|
先日、新潟県十日町市の「生誕地まつり」に参加した。前日祭は雨のために中止となり、市中行進当日も、朝から雨が降り続いていた。
大雨の中での発進。雨足が強くなればなるほど、かけ声や鳴り物の音は、沿道に大きく響き渡る。みんなの笑顔もあふれんばかりだ。
あまりの強雨に気持ちがひるむ時、心を奮い立たせてくれたのが、沿道で応援してくださる方々の明るく元気な声援と笑顔だった。涙を流しながら応援してくださる方もいて、とても励まされた。
「悪条件の中だったけど、条件に負けず良いものにしようと皆の気持ちが一段と結束されて、感動の行進でした!」「雨のおかげで、沿道から応援してくれる人のあたたかさをあらためて感じることができて、とても心強かったです!」と行進に参加していた教区の青年からも感想のメールをもらい、うれしかった。

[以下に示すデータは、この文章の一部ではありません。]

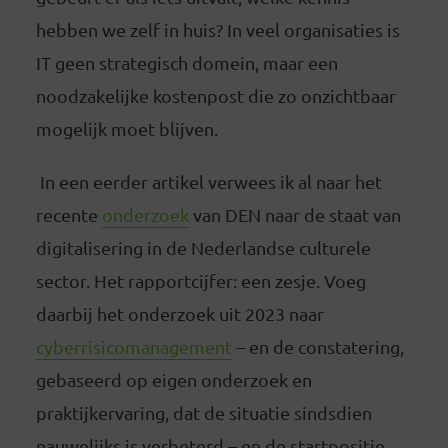
hebben we zelf in huis? In veel organisaties is
IT geen strategisch domein, maar een
noodzakelijke kostenpost die zo onzichtbaar
mogelijk moet blijven.
In een eerder artikel verwees ik al naar het
recente
onderzoek
van DEN naar de staat van
digitalisering in de Nederlandse culturele
sector. Het rapportcijfer: een zesje. Voeg
daarbij het onderzoek uit 2023 naar
cyberrisicomanagement
– en de constatering,
gebaseerd op eigen onderzoek en
praktijkervaring, dat de situatie sindsdien
nauwelijks is verbeterd – en de startpositie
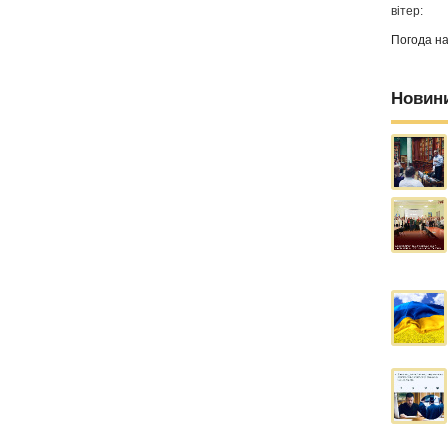
вітер:
Погода н
Новин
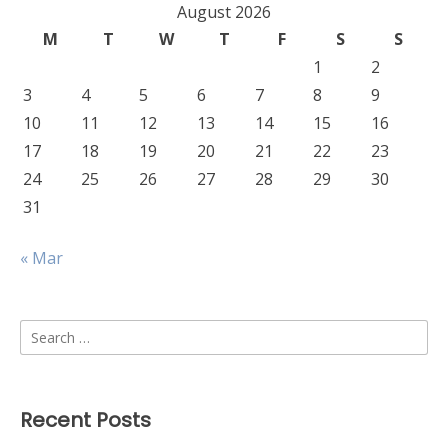
August 2026
M
T
W
T
F
S
S
1
2
3
4
5
6
7
8
9
10
11
12
13
14
15
16
17
18
19
20
21
22
23
24
25
26
27
28
29
30
31
« Mar
Search
for:
Recent Posts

『法華経』の一節に、「甘露の法雨」(空の大雲から恵みの雨が降って草木を生きかえらせるように、大慈の心から法“教え”の雨を降らせる)という言葉がある。
雨のおかげさまで、思いやりの心、あたたかい心、調和の心……私たちが持っている仏さまと同じ心を、お互いさまに最大限に発揮できた一日となった。
帰りのバスの中から見えた、目の前に大きく横たわった虹の橋。
〈雨の日には雨の日を味わい、与えられた環境、条件の中で自分の最善を尽くそう〉――思うようにならないことを乗り越えていく喜びを知り、困難を乗り越えた先には必ず真の楽があることを学んだ一日だった。
虹の橋を見ながら、自然が、そして開祖さまが、私たち青年を常に励ましてくださっていると感じた。